Created attachment 288575 [details] visualvm CPU sampling snapshot of computing blame with jgit, on a moved file. We also observe very slow blame computation with jgit (upward of 20 seconds, whereas git blame is done in ~3 seconds). I've attached the visualvm snapshot, maybe it helps analyzing the problem. As with the original report, a lot of time is spent in: org.eclipse.jgit.diff.RenameDetector.findContentRenames()
(In reply to Simeon Andreev from comment #8) > As with the original report, a lot of time is spent in: > org.eclipse.jgit.diff.RenameDetector.findContentRenames() I believe in our case we have the problem of developer branches being re-used over multiple commits and master being merged into a developer branch multiple times. So there are relatively large commits fairly often. RenameDetector.findContentRenames() is therefore called with a lot of files, multiple times, computing many large "sparse" matrices (rows/columns being new/old files). Each matrix is thrown away when the computations for the next commit start... Maybe something can be restructured to reuse computations that were already done. Or maybe the computations can be limited to only relevant files that were affected by a rename? I don't really understand what the matrix is needed for, when computing a blame on a single file. I'll take a look the next few days, if nothing else comes up.

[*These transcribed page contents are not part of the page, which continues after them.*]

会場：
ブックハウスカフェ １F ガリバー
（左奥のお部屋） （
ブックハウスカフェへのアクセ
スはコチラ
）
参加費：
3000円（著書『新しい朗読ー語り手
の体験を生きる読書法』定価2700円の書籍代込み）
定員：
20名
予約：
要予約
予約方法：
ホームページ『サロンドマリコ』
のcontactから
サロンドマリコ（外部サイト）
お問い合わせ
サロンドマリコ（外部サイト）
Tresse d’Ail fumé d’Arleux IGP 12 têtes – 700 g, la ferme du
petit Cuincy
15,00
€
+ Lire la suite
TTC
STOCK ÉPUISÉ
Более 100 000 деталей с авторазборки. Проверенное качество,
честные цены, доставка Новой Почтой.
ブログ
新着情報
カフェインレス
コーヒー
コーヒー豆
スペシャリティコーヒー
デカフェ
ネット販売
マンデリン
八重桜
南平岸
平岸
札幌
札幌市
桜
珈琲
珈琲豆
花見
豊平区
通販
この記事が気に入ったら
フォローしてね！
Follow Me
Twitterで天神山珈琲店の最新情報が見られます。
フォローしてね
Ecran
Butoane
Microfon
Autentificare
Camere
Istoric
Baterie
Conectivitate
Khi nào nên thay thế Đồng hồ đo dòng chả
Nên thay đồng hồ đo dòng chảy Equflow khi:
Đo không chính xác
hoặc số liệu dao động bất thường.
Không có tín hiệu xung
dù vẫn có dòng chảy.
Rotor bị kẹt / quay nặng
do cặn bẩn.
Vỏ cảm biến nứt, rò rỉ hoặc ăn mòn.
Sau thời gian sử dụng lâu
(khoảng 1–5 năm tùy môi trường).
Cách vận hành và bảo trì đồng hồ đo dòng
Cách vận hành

When I make a test repository where master is merged into a branch multiple times, the JGit blame still goes over the actual "git mv" commits when checking for renames (which as a user I understand and makes sense to me). Whereas in the actual case (where JGit blame is very slow), its going over merge commits that allegedly add files. Any idea if this is normal (it doesn't seem to make sense to me)? Unfortunately I'm not a git expert. E.g. we have a merge commit that "adds" 16k files and removes 9k files... so that creates a massive matrix computation to find potential renames. Its where JGit blame "hangs" in our case.
New Gerrit change created: https://git.eclipse.org/r/c/jgit/jgit/+/194200
Gerrit change https://git.eclipse.org/r/c/jgit/jgit/+/194200 was merged to [master]. Commit: http://git.eclipse.org/c/jgit/jgit.git/commit/?id=1a364c49ec88e5b2e642dddc743df5ebd7445daf
I just tested the latest master build, and the performance improvement is impressive! For the record, on the same repo I used for testing, here are the durations to blame all Java files, one by one: - native Git cli: 7s - JGit 6.2: 60s - JGit 6.3-SNAPSHOT (6.3.0-20220703.204523-11): 14s I have not tested if it produces the same output. Thanks a lot!